Transcribe the data exactly, pictures excluded.

+++++

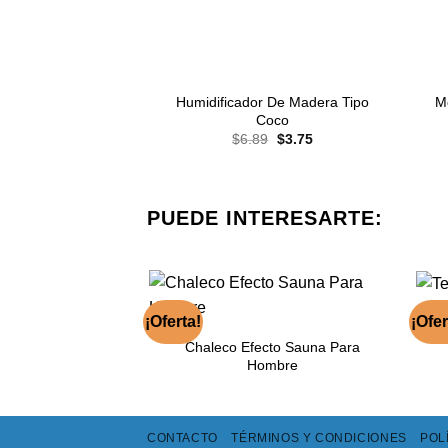
Humidificador De Madera Tipo
M
Coco
El
El
$
6.89
$
3.75
precio
precio
original
actual
era:
es:
$6.89.
$3.75.
PUEDE INTERESARTE:
¡Oferta!
¡Ofer
Chaleco Efecto Sauna Para
Hombre
CONTACTO
TÉRMINOS Y CONDICIONES
POL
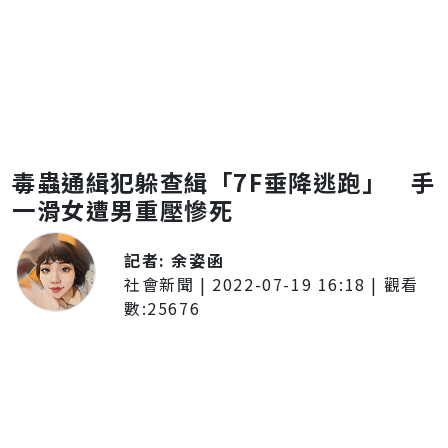
毒蟲通緝犯躲查緝「7F垂降逃跑」 手
一滑女遭男重壓慘死
記者:
余姿函
社會新聞
|
2022-07-19 16:18
| 觀看
數:
25676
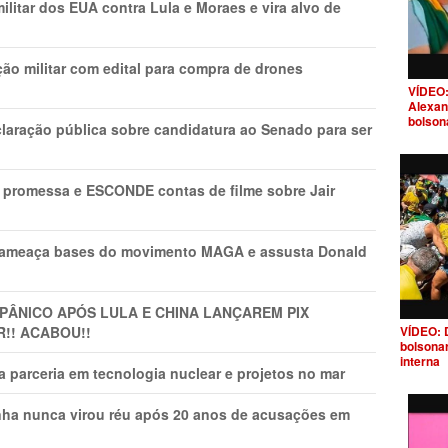
litar dos EUA contra Lula e Moraes e vira alvo de
ão militar com edital para compra de drones
VÍDEO:
Alexan
bolson
laração pública sobre candidatura ao Senado para ser
promessa e ESCONDE contas de filme sobre Jair
 ameaça bases do movimento MAGA e assusta Donald
 PÂNlCO APÓS LULA E CHINA LANÇAREM PIX
R!! ACABOU!!
VÍDEO: 
bolsona
interna
 parceria em tecnologia nuclear e projetos no mar
nha nunca virou réu após 20 anos de acusações em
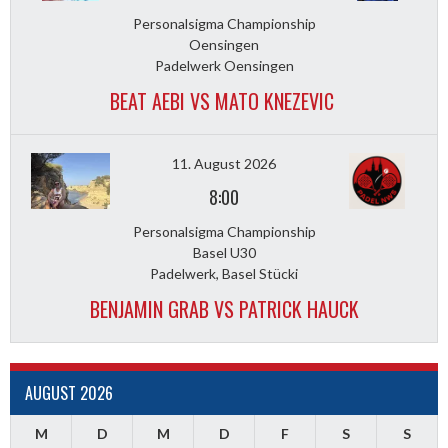
Personalsigma Championship
Oensingen
Padelwerk Oensingen
BEAT AEBI VS MATO KNEZEVIC
11. August 2026
8:00
Personalsigma Championship
Basel U30
Padelwerk, Basel Stücki
BENJAMIN GRAB VS PATRICK HAUCK
AUGUST 2026
M
D
M
D
F
S
S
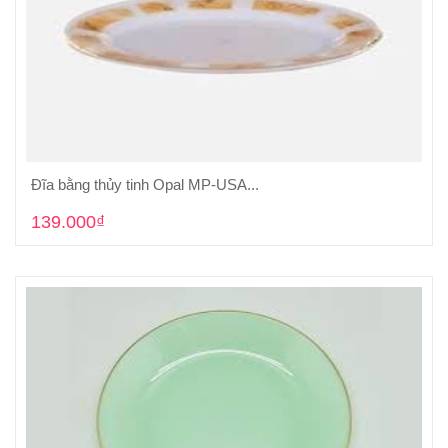
Đĩa bằng thủy tinh Opal MP-USA...
Cho vào giỏ hàng
139.000₫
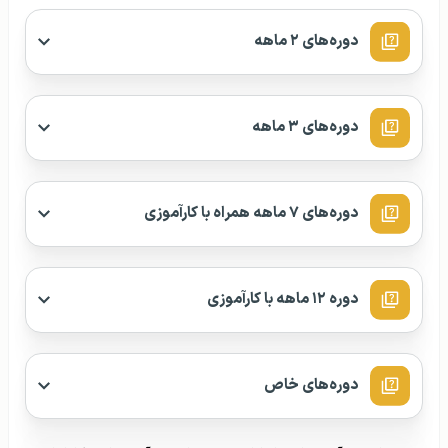
دوره‌های ۲ ماهه
دوره‌های ۳ ماهه
دوره‌های ۷ ماهه همراه با کارآموزی
دوره ۱۲ ماهه با کارآموزی
دوره‌های خاص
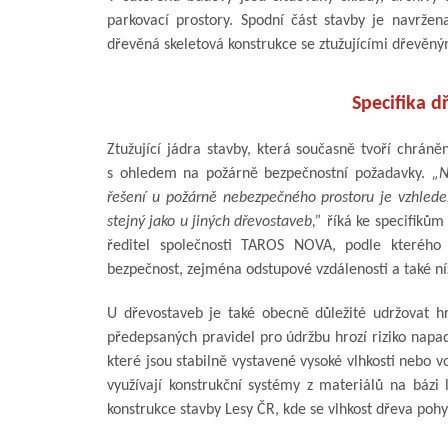
parkovací prostory. Spodní část stavby je navrže
dřevěná skeletová konstrukce se ztužujícími dřevěný
Specifika d
Ztužující jádra stavby, která současně tvoří chrán
s ohledem na požárně bezpečnostní požadavky.
„N
řešení u požárně nebezpečného prostoru je vzhledem 
stejný jako u jiných dřevostaveb,”
říká ke specifikům
ředitel společnosti TAROS NOVA, podle kterého
bezpečnost, zejména odstupové vzdálenosti a také n
U dřevostaveb je také obecně důležité udržovat hr
předepsaných pravidel pro údržbu hrozí riziko napad
které jsou stabilně vystavené vysoké vlhkosti nebo 
využívají konstrukční systémy z materiálů na bázi
konstrukce stavby Lesy ČR, kde se vlhkost dřeva poh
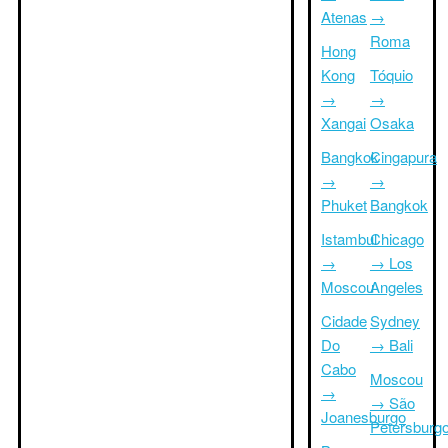
Atenas
→
Roma
Hong
Kong
Tóquio
→
→
Xangai
Osaka
Bangkok
Cingapura
→
→
Phuket
Bangkok
Istambul
Chicago
→
→ Los
Moscou
Angeles
Cidade
Sydney
Do
→ Bali
Cabo
Moscou
→
→ São
Joanesburgo
Petersburg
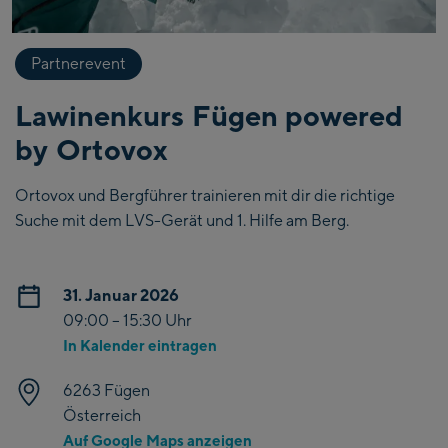
Partnerevent
Lawinenkurs Fügen powered
by Ortovox
Ortovox und Bergführer trainieren mit dir die richtige
Suche mit dem LVS-Gerät und 1. Hilfe am Berg.
31. Januar 2026
09:00 – 15:30 Uhr
In Kalender eintragen
6263 Fügen
Österreich
Auf Google Maps anzeigen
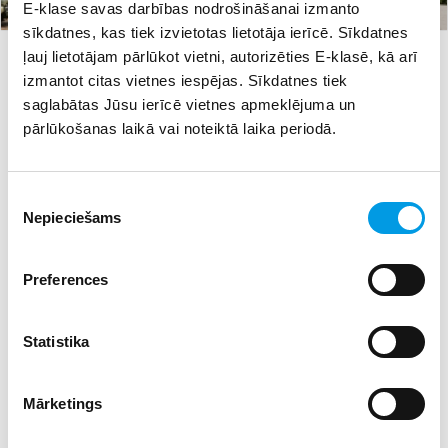
E-klase savas darbības nodrošināšanai izmanto
sīkdatnes, kas tiek izvietotas lietotāja ierīcē. Sīkdatnes
#rtu
22.11.2023 19:43
13
ļauj lietotājam pārlūkot vietni, autorizēties E-klasē, kā arī
Baltijas Biomateriālu ekselences centrs svinēs spāru
izmantot citas vietnes iespējas. Sīkdatnes tiek
svētkus
saglabātas Jūsu ierīcē vietnes apmeklējuma un
pārlūkošanas laikā vai noteiktā laika periodā.
Liepājas Universitāte pievienosies Rīgas Tehniskajai
universitātei
#liepājas universitāte
#rtu
10.08.2023 12:33
22
Piekrišanas
Nepieciešams
izvēle
RTU darba devēju visaugstāk novērtētā universitāte
Latvijā
Preferences
#rtu
06.07.2023 07:01
15
Statistika
RTU Lielajā izlaidumā diplomus saņems aptuveni
1000 absolventu
#augstākā izglītība
#rtu
Mārketings
28.06.2023 08:05
7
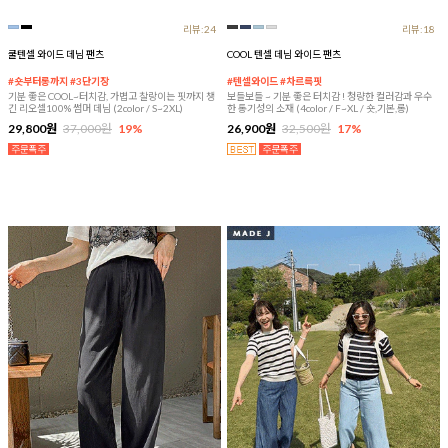
리뷰:24
리뷰:18
쿨텐셀 와이드 데님 팬츠
COOL 텐셀 데님 와이드 팬츠
#숏부터롱까지 #3단기장
#텐셀와이드 #차르륵핏
기분 좋은 COOL~터치감, 가볍고 찰랑이는 핏까지 챙
보들보들 ~ 기분 좋은 터치감 ! 청량한 컬러감과 우수
긴 리오셀100% 썸머 데님 (2color / S~2XL)
한 통기성의 소재 (4color / F~XL / 숏,기본,롱)
29,800원
37,000원
19%
26,900원
32,500원
17%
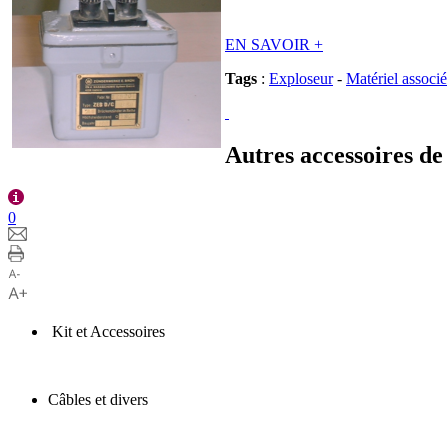
EN SAVOIR
+
Tags
:
Exploseur
-
Matériel associé
Autres accessoires d
0
Kit et Accessoires
Câbles et divers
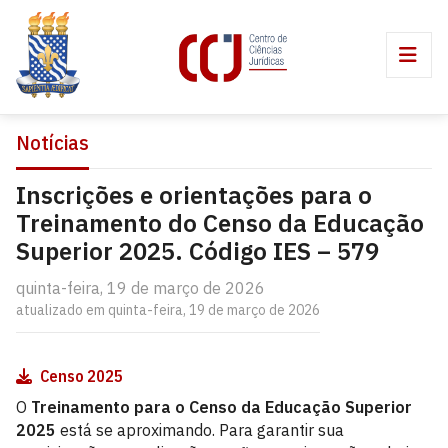
Notícias
Inscrições e orientações para o
Treinamento do Censo da Educação
Superior 2025. Código IES – 579
quinta-feira, 19 de março de 2026
atualizado em quinta-feira, 19 de março de 2026
Censo 2025
O
Treinamento para o Censo da Educação Superior
2025
está se aproximando. Para garantir sua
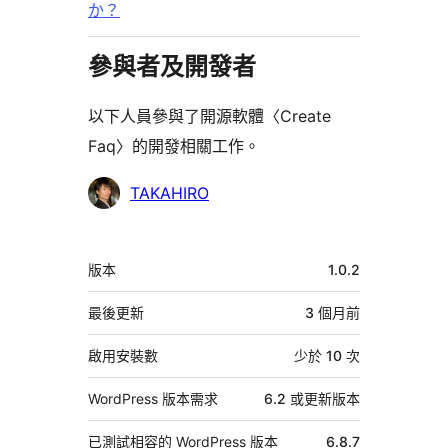
か？
參與者及開發者
以下人員參與了開源軟體〈Create
Faq〉的開發相關工作。
參
TAKAHIRO
與
者
中
版本
1.0.2
繼
資
最後更新
3 個月
前
料
啟用安裝數
少於 10 次
WordPress 版本需求
6.2 或更新版本
已測試相容的 WordPress 版本
6.8.7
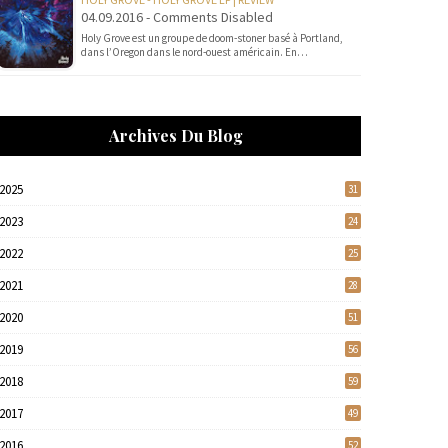
04.09.2016 - Comments Disabled
Holy Grove est un groupe de doom-stoner basé à Portland,
dans l’Oregon dans le nord-ouest américain. En…
Archives Du Blog
2025
31
2023
24
2022
25
2021
28
2020
51
2019
56
2018
59
2017
49
2016
52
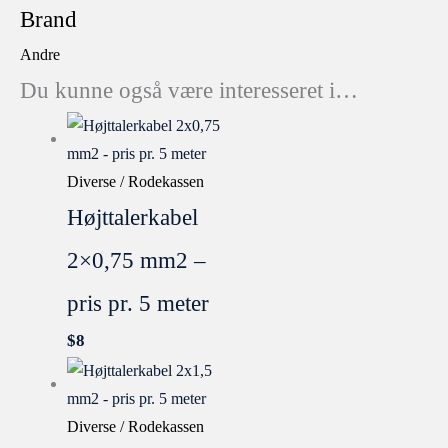
Brand
Andre
Du kunne også være interesseret i…
Diverse / Rodekassen
Højttalerkabel
2×0,75 mm2 –
pris pr. 5 meter
$
8
Diverse / Rodekassen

+++++

RESPONSE TO THE TASK:
Humidificador De Madera Tipo
M
Coco
El
El
$
6.89
$
3.75
precio
precio
original
actual
era:
es:
$6.89.
$3.75.
PUEDE INTERESARTE:
¡Oferta!
¡Ofer
Chaleco Efecto Sauna Para
Hombre
CONTACTO
TÉRMINOS Y CONDICIONES
POL
毒蟲通緝犯躲查緝「7F垂降逃跑」 手
一滑女遭男重壓慘死
記者:
余姿函
社會新聞
|
2022-07-19 16:18
| 觀看
數:
25676
litar dos EUA contra Lula e Moraes e vira alvo de
ão militar com edital para compra de drones
VÍDEO:
Alexan
bolson
laração pública sobre candidatura ao Senado para ser
promessa e ESCONDE contas de filme sobre Jair
 ameaça bases do movimento MAGA e assusta Donald
 PÂNlCO APÓS LULA E CHINA LANÇAREM PIX
R!! ACABOU!!
VÍDEO: 
bolsona
interna
 parceria em tecnologia nuclear e projetos no mar
nha nunca virou réu após 20 anos de acusações em
Personalsigma Championship
Oensingen
Padelwerk Oensingen
BEAT AEBI VS MATO KNEZEVIC
11. August 2026
8:00
Personalsigma Championship
Basel U30
Padelwerk, Basel Stücki
BENJAMIN GRAB VS PATRICK HAUCK
AUGUST 2026
M
D
M
D
F
S
S
Đĩa bằng thủy tinh Opal MP-USA...
Cho vào giỏ hàng
139.000₫
دوره‌های ۲ ماهه
دوره‌های ۳ ماهه
دوره‌های ۷ ماهه همراه با کارآموزی
دوره ۱۲ ماهه با کارآموزی
دوره‌های خاص
parkovací prostory. Spodní část stavby je navrže
dřevěná skeletová konstrukce se ztužujícími dřevěný
Specifika d
Ztužující jádra stavby, která současně tvoří chrán
s ohledem na požárně bezpečnostní požadavky.
„N
řešení u požárně nebezpečného prostoru je vzhledem 
stejný jako u jiných dřevostaveb,”
říká ke specifikům
ředitel společnosti TAROS NOVA, podle kterého
bezpečnost, zejména odstupové vzdálenosti a také n
U dřevostaveb je také obecně důležité udržovat hr
předepsaných pravidel pro údržbu hrozí riziko napad
které jsou stabilně vystavené vysoké vlhkosti nebo 
využívají konstrukční systémy z materiálů na bázi
konstrukce stavby Lesy ČR, kde se vlhkost dřeva poh
Atenas
→
Roma
Hong
Kong
Tóquio
→
→
Xangai
Osaka
Bangkok
Cingapura
→
→
Phuket
Bangkok
Istambul
Chicago
→
→ Los
Moscou
Angeles
Cidade
Sydney
Do
→ Bali
Cabo
Moscou
→
→ São
Joanesburgo
Petersburg
Partnerevent
Lawinenkurs Fügen powered
by Ortovox
Ortovox und Bergführer trainieren mit dir die richtige
Suche mit dem LVS-Gerät und 1. Hilfe am Berg.
31. Januar 2026
09:00 – 15:30 Uhr
In Kalender eintragen
6263 Fügen
Österreich
Auf Google Maps anzeigen
E-klase savas darbības nodrošināšanai izmanto
sīkdatnes, kas tiek izvietotas lietotāja ierīcē. Sīkdatnes
#rtu
22.11.2023 19:43
13
ļauj lietotājam pārlūkot vietni, autorizēties E-klasē, kā arī
Baltijas Biomateriālu ekselences centrs svinēs spāru
izmantot citas vietnes iespējas. Sīkdatnes tiek
svētkus
saglabātas Jūsu ierīcē vietnes apmeklējuma un
pārlūkošanas laikā vai noteiktā laika periodā.
Liepājas Universitāte pievienosies Rīgas Tehniskajai
universitātei
#liepājas universitāte
#rtu
10.08.2023 12:33
22
Piekrišanas
Nepieciešams
izvēle
RTU darba devēju visaugstāk novērtētā universitāte
Latvijā
Preferences
#rtu
06.07.2023 07:01
15
Statistika
RTU Lielajā izlaidumā diplomus saņems aptuveni
1000 absolventu
#augstākā izglītība
#rtu
Mārketings
28.06.2023 08:05
7
리뷰:24
리뷰:18
쿨텐셀 와이드 데님 팬츠
COOL 텐셀 데님 와이드 팬츠
#숏부터롱까지 #3단기장
#텐셀와이드 #차르륵핏
기분 좋은 COOL~터치감, 가볍고 찰랑이는 핏까지 챙
보들보들 ~ 기분 좋은 터치감 ! 청량한 컬러감과 우수
긴 리오셀100% 썸머 데님 (2color / S~2XL)
한 통기성의 소재 (4color / F~XL / 숏,기본,롱)
29,800원
37,000원
19%
26,900원
32,500원
17%
EN SAVOIR
+
Tags
:
Exploseur
-
Matériel associé
Autres accessoires d
0
Kit et Accessoires
Câbles et divers
Notícias
Inscrições e orientações para o
Treinamento do Censo da Educação
Superior 2025. Código IES – 579
quinta-feira, 19 de março de 2026
atualizado em quinta-feira, 19 de março de 2026
Censo 2025
O
Treinamento para o Censo da Educação Superior
2025
está se aproximando. Para garantir sua
か？
參與者及開發者
以下人員參與了開源軟體〈Create
Faq〉的開發相關工作。
參
TAKAHIRO
與
者
中
版本
1.0.2
繼
資
最後更新
3 個月
前
料
啟用安裝數
少於 10 次
WordPress 版本需求
6.2 或更新版本
已測試相容的 WordPress 版本
6.8.7
04.09.2016 - Comments Disabled
Holy Grove est un groupe de doom-stoner basé à Portland,
dans l’Oregon dans le nord-ouest américain. En…
Archives Du Blog
2025
31
2023
24
2022
25
2021
28
2020
51
2019
56
2018
59
2017
49
2016
52
Brand
Andre
Du kunne også være interesseret i…
Diverse / Rodekassen
Højttalerkabel
2×0,75 mm2 –
pris pr. 5 meter
$
8
Diverse / Rodekassen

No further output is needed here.